-- What to do --
Transcribe the records that follow. Keep every word exactly, and drop the pictures.
(Data records)
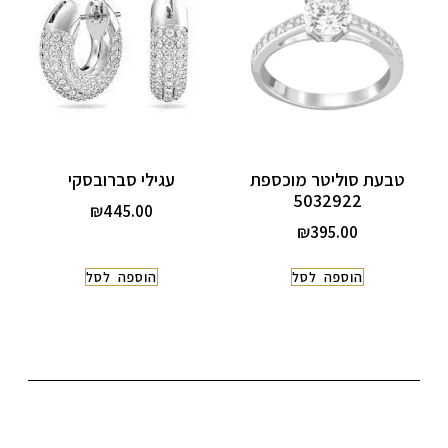
טבעת סוליטר מוכספת
עגילי סברובסקי
5032922
₪
445.00
₪
395.00
הוספה לסל
הוספה לסל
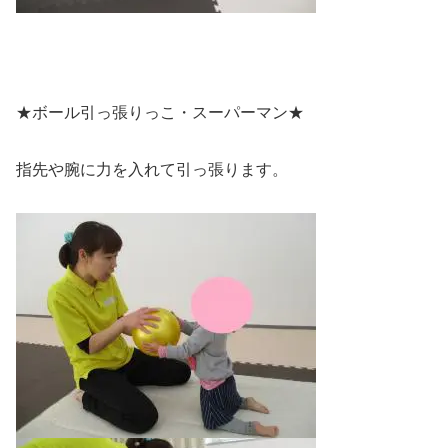
★ボール引っ張りっこ・スーパーマン★
指先や腕に力を入れて引っ張ります。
(End Data records)
-- Answer space --
טבעת סוליטר מוכספת
עגילי סברובסקי
5032922
₪
445.00
₪
395.00
הוספה לסל
הוספה לסל
★ボール引っ張りっこ・スーパーマン★
指先や腕に力を入れて引っ張ります。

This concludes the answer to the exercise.